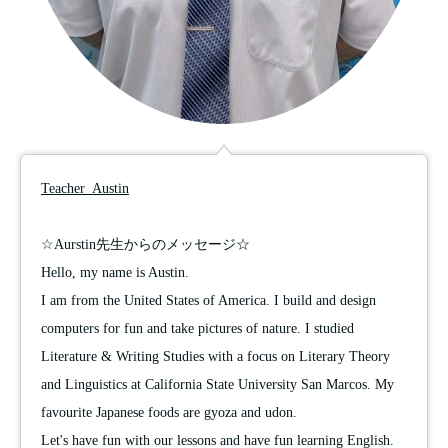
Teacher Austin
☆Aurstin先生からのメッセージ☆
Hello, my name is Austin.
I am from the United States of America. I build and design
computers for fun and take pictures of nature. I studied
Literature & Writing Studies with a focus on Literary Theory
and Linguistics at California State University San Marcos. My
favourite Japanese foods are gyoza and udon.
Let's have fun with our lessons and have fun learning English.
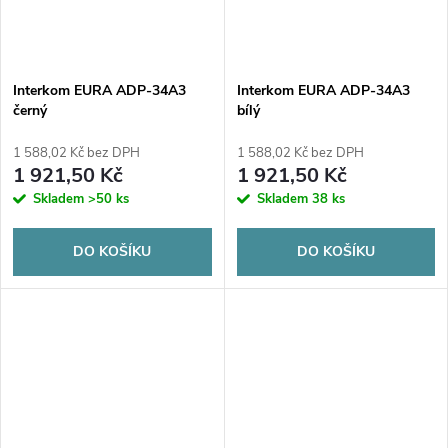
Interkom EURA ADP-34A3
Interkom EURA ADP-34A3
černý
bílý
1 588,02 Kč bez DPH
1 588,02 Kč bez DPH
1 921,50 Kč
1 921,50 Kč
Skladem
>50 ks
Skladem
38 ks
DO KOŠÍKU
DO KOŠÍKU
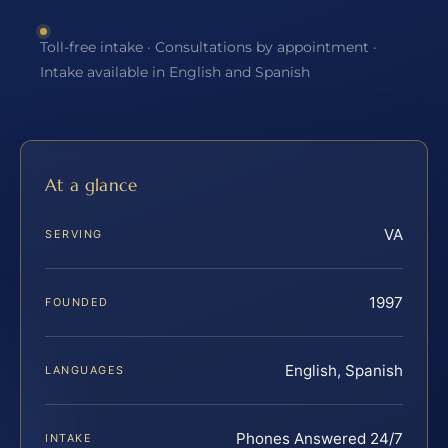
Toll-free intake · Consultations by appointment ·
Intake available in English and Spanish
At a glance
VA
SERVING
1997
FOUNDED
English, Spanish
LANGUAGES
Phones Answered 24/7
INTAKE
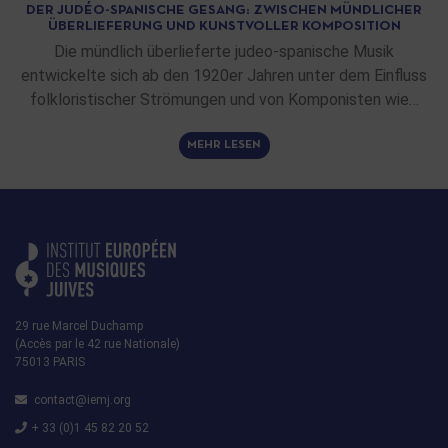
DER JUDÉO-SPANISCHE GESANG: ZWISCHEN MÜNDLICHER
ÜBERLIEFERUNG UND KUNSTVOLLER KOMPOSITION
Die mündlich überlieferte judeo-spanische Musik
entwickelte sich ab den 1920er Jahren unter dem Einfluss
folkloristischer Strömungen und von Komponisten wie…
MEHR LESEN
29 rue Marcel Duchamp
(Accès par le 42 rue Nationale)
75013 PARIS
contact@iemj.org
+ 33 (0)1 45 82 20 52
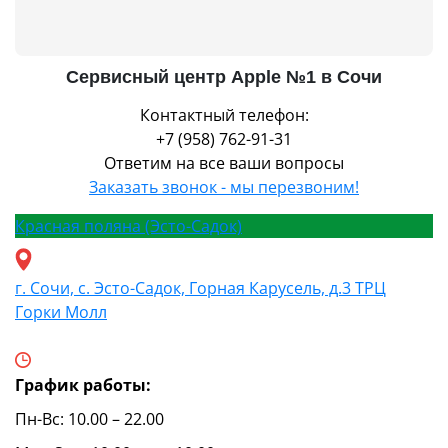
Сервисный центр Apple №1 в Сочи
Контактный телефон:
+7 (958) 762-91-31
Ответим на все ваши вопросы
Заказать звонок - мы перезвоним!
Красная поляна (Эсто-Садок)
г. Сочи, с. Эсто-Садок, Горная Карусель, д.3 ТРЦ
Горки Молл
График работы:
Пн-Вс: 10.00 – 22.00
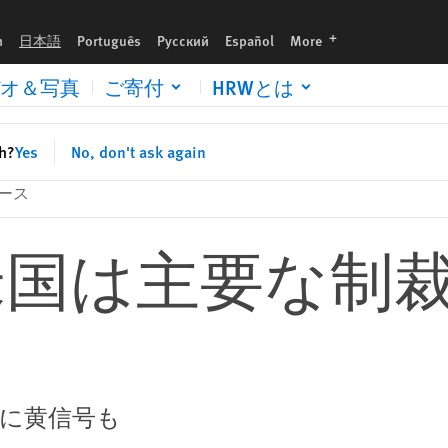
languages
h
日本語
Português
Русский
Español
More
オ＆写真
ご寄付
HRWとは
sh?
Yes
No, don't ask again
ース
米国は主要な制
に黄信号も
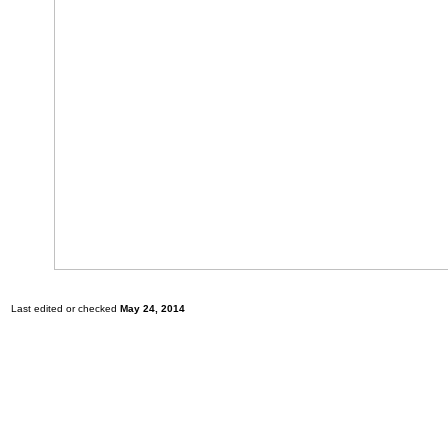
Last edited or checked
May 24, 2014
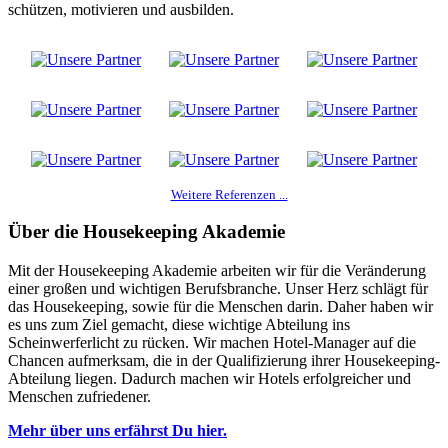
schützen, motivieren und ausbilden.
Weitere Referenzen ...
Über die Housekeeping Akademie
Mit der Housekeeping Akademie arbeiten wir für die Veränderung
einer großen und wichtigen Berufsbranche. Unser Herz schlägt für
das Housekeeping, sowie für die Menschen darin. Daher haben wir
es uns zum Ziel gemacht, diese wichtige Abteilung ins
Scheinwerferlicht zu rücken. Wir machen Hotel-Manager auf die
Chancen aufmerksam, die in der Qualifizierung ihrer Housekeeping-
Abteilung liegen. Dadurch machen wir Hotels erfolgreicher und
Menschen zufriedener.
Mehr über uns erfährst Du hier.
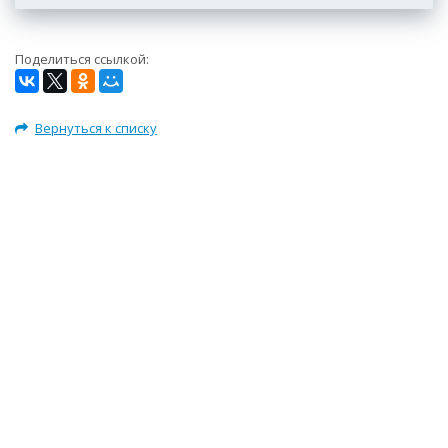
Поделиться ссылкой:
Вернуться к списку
-.-.-
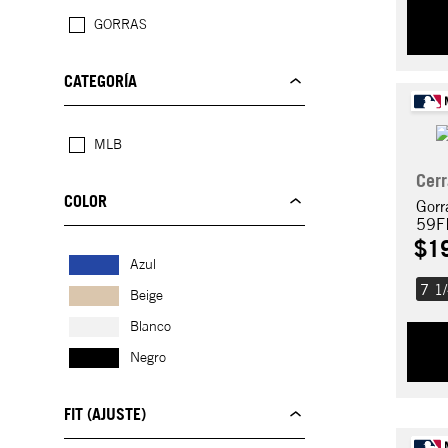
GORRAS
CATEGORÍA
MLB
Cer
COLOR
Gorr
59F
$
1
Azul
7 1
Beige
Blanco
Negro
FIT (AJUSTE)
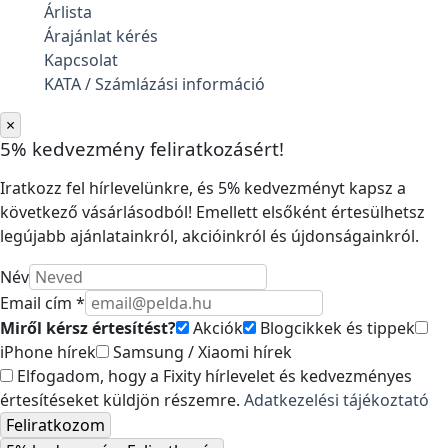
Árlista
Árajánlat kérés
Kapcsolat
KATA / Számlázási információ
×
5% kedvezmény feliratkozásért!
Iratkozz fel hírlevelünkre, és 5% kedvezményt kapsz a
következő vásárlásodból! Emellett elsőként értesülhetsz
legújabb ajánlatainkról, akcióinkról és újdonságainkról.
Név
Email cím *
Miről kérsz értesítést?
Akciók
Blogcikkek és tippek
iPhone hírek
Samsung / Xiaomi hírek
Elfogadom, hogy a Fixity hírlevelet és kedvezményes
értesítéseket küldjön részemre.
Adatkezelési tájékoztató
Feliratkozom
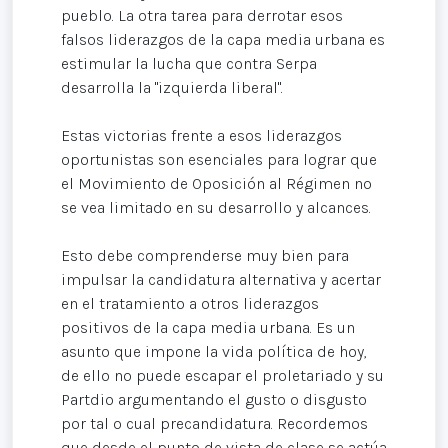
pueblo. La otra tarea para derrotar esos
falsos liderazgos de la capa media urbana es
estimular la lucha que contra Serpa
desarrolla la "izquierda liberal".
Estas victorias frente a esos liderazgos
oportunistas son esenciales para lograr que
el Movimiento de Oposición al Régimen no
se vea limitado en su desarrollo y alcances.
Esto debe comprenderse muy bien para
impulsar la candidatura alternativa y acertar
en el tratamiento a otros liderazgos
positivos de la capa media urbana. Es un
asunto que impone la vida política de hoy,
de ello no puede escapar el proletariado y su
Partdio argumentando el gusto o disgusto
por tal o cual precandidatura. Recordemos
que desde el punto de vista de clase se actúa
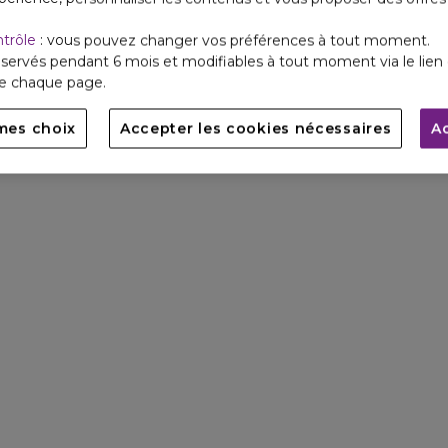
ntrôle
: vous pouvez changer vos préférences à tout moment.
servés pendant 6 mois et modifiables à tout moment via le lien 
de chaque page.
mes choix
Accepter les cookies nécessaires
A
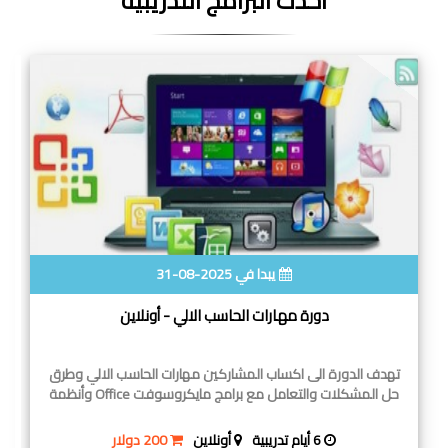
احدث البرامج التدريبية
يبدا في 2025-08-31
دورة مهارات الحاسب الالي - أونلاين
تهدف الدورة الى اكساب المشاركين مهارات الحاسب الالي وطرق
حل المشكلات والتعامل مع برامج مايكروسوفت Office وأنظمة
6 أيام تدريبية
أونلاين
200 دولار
-.-.-
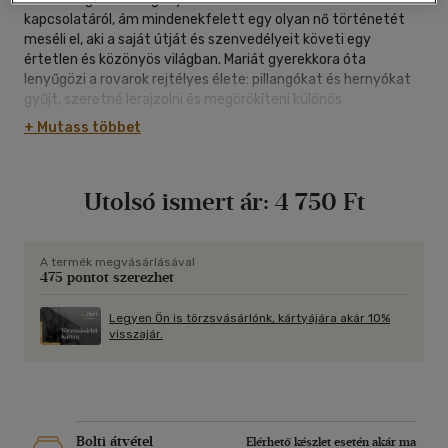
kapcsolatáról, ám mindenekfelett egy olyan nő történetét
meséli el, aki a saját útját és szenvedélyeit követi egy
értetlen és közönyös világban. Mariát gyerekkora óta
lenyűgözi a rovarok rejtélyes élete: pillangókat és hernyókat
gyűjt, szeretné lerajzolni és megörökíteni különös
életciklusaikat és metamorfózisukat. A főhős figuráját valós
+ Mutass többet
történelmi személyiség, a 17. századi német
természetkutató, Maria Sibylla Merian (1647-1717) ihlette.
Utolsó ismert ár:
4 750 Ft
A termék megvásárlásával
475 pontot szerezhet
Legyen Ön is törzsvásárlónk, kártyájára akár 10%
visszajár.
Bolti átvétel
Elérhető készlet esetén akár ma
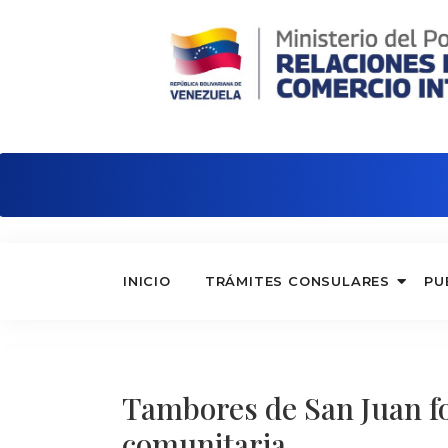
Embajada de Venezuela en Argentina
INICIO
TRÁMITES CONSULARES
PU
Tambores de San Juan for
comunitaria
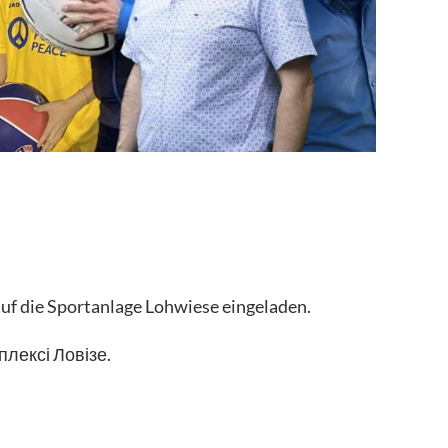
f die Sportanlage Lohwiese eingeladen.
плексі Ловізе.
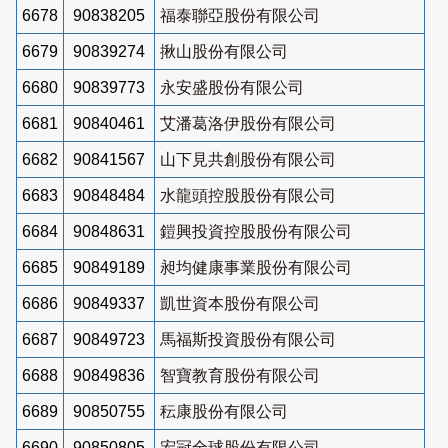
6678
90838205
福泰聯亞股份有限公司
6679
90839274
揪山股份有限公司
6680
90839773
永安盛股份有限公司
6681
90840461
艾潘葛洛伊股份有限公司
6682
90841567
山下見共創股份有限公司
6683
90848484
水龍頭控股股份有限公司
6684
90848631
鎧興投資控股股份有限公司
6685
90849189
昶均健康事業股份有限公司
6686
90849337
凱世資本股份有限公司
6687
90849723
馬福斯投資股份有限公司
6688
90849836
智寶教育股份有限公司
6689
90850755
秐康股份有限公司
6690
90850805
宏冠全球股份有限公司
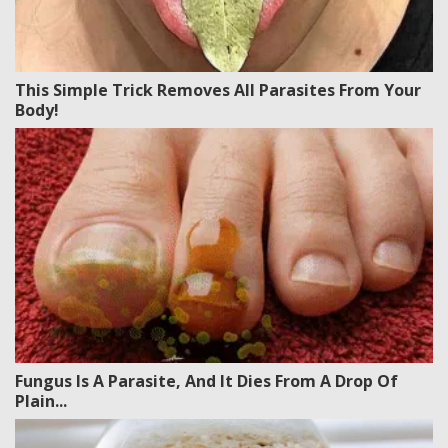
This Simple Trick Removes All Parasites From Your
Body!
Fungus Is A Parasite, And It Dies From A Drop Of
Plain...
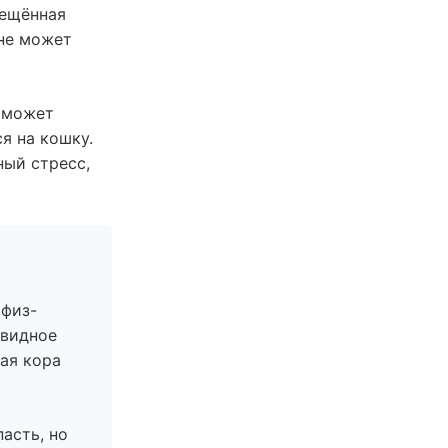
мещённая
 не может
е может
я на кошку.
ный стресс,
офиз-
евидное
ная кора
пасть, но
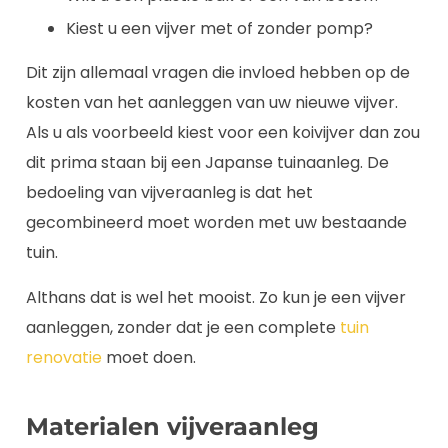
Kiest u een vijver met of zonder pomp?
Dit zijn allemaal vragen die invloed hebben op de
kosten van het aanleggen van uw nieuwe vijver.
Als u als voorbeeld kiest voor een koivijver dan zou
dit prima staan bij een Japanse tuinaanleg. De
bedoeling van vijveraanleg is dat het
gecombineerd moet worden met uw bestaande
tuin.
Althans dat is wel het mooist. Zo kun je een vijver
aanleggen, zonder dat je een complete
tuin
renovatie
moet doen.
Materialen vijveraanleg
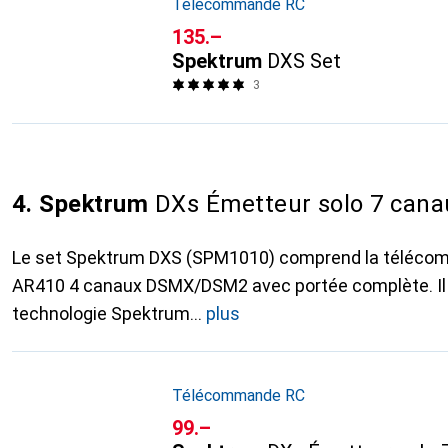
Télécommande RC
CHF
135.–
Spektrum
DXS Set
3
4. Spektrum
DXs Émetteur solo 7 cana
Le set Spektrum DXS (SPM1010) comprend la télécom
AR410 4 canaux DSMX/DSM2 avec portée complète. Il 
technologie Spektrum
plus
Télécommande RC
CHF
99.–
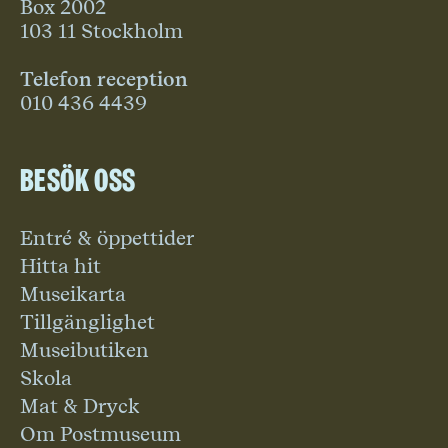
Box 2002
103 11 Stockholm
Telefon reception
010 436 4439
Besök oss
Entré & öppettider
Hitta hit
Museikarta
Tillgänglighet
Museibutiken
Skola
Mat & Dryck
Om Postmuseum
-.-.-
Exercise goal: Looking at the entries above, work out how many lines contain "Menschen", then reply with that number and no other words.

Response box: 2